The emergence of a new animal species can take hundreds of thousands of years, resulting from the accumulation of small genetic differences between each generation. Driven by a mixture of selective pressures and random chance, these tiny shifts in the genetic makeup of an animal population gradually add up – until the group becomes so distinct from other, closely related populations, that they can no longer interbreed.  

Samuel added: “Sixteen-thousand years is like the blink of an eye on an evolutionary timescale. It’s comparable to when many British mammals separated from populations of the same species on mainland Europe. New analysis even indicates that D. avus and the Falkland Islands wolf could successfully breed – all of which adds up to suggest the wolves Darwin met were the last survivors of a fox thought to have vanished centuries earlier

“This means only one member of the fox, wolf and dog family has been driven to extinction by humans since the end of the Ice Age, advancing our understanding of how many unique species we have already lost.”

Voyages of the Beagle by Charles Darwin
Drawing of Falklands Island Wolf by J.G Keulemans

The team behind the paper suggest D. avus should be renamed to the scientific name for the Falkland Islands wolf - Dusicyon australis.

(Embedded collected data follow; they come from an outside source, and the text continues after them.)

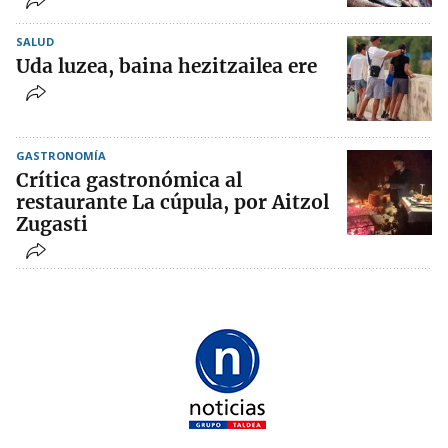
SALUD
Uda luzea, baina hezitzailea ere
GASTRONOMÍA
Crítica gastronómica al
restaurante La cúpula, por Aitzol
Zugasti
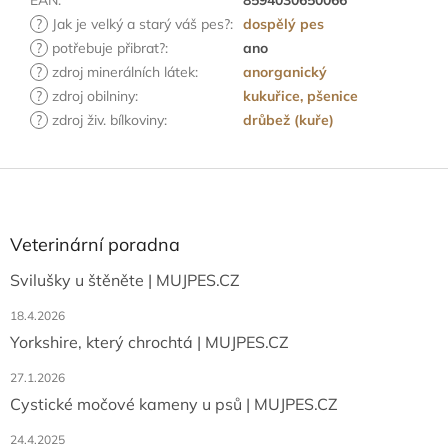
EAN
:
8594030650066
?
Jak je velký a starý váš pes?
:
dospělý pes
?
potřebuje přibrat?
:
ano
?
zdroj minerálních látek
:
anorganický
?
zdroj obilniny
:
kukuřice, pšenice
?
zdroj živ. bílkoviny
:
drůbež (kuře)
Z
á
p
a
Veterinární poradna
t
Svilušky u štěněte | MUJPES.CZ
í
18.4.2026
Yorkshire, který chrochtá | MUJPES.CZ
27.1.2026
Cystické močové kameny u psů | MUJPES.CZ
24.4.2025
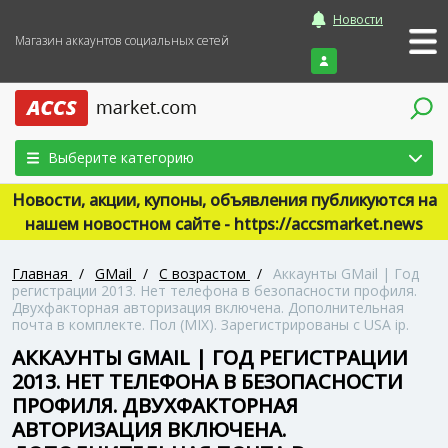
Новости
Магазин аккаунтов социальных сетей
Войти
Выберите категорию
Новости, акции, купоны, объявления публикуются на
нашем новостном сайте - https://accsmarket.news
Главная
/
GMail
/
С возрастом
/
Аккаунты GMail | Год
регистрации 2013. Нет телефона в безопасности профиля.
Двухфакторная авторизация включена. Дополнительная
почта в комплекте. Пол (MIX). Зарегистрированы с USA ip.
АККАУНТЫ GMAIL | ГОД РЕГИСТРАЦИИ
2013. НЕТ ТЕЛЕФОНА В БЕЗОПАСНОСТИ
ПРОФИЛЯ. ДВУХФАКТОРНАЯ
АВТОРИЗАЦИЯ ВКЛЮЧЕНА.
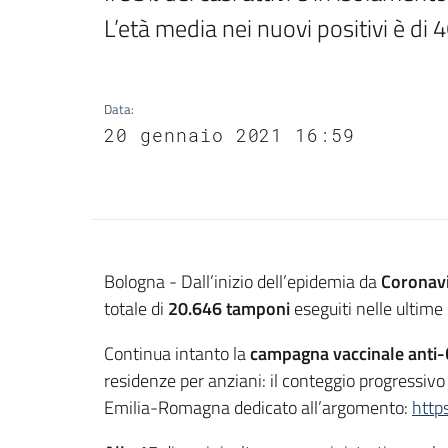
L’età media nei nuovi positivi è di 4
Data
:
20 gennaio 2021 16:59
Contenuto
Bologna - Dall’inizio dell’epidemia da
Coronav
totale di
20.646
tamponi
eseguiti nelle ultime 
Continua intanto la
campagna vaccinale anti-
residenze per anziani: il conteggio progressivo
Emilia-Romagna dedicato all’argomento:
http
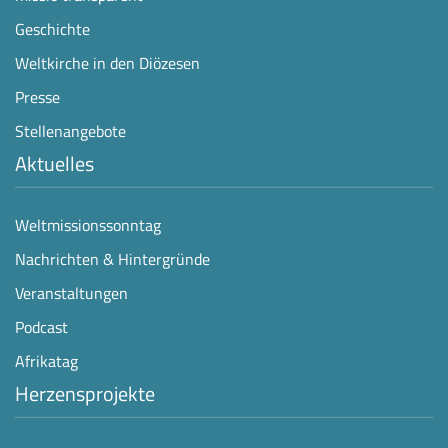
Geschichte
Weltkirche in den Diözesen
Presse
Stellenangebote
Aktuelles
Weltmissionssonntag
Nachrichten & Hintergründe
Veranstaltungen
Podcast
Afrikatag
Herzensprojekte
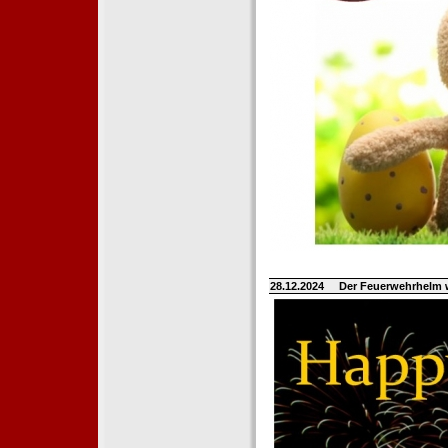
28.12.2024
Der Feuerwehrhelm 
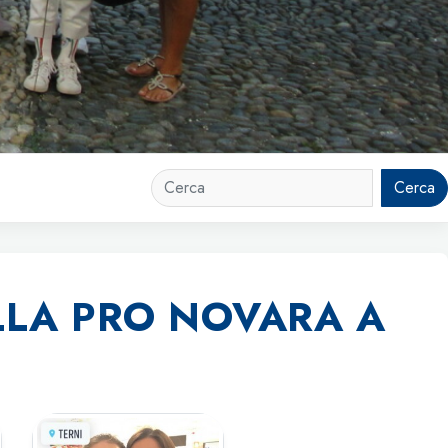
Cerca
ELLA PRO NOVARA A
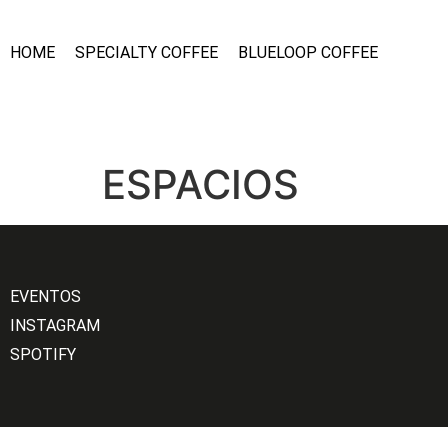
HOME
SPECIALTY COFFEE
BLUELOOP COFFEE
ESPACIOS
EVENTOS
INSTAGRAM
SPOTIFY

Previous studies have found skeletons of D. avus in prehistoric human graves in South America, with collagen analysis of one skeleton revealing that the fox would have dined alongside prehistoric hunter-gatherers – indicating that these foxes were likely kept as pets. Recent archaeological and paleontological findings also indicate that humans were present on the Falklands Islands long before Europeans arrived in the 17th century, suggesting that the canines were probably brought there by prehistoric settlers from South America. 

How the past can help us protect the future

The new understanding that D. avus and the Falkland Islands wolf are the same species not only rewrites the story of their extinction, but also helps the scientists and conservationists working today to secure a future for endangered species globally.

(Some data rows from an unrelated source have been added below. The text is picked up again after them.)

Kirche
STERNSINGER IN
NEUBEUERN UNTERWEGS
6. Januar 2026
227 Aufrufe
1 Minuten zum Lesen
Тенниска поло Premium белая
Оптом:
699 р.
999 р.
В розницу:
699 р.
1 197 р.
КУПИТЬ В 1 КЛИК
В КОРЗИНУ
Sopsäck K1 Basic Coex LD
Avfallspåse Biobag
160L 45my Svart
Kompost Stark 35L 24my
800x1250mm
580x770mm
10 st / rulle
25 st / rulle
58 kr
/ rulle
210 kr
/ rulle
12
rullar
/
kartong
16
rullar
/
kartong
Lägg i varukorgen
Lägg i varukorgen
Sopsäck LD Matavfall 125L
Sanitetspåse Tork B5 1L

The finding that the Falkland Islands wolf was introduced to the islands also raises the question of how its arrival impacted the historical ecosystems of these islands – and how that has impacted the region’s biodiversity centuries later.

We can’t bring the Falkland Islands wolf back, but its story helps us save the wildlife still with us today.

Samuel said: "By refining our baseline for assessing the vulnerability of species today, this finding allows us to become even better at predicting how threatened species respond to human pressures, and how to plan conservation action as effectively as possible.”

Dr Alexis Mychajliw, researcher at Middlebury College and co-author on the paper, said: “The more we look, the more we find that people have been moving species around for thousands of years. Collaborations between ancient DNA scientists, palaeontologists, and conservation biologists can not only reveal these hidden histories, but also help us better identify conservation priorities that honour these deep legacies of human-environment relationships.  

“By reviewing recent ancient DNA studies from a conservation biologist’s perspective and advocating for standardization, our hope is to provide a more accurate barometer of recent extinction.”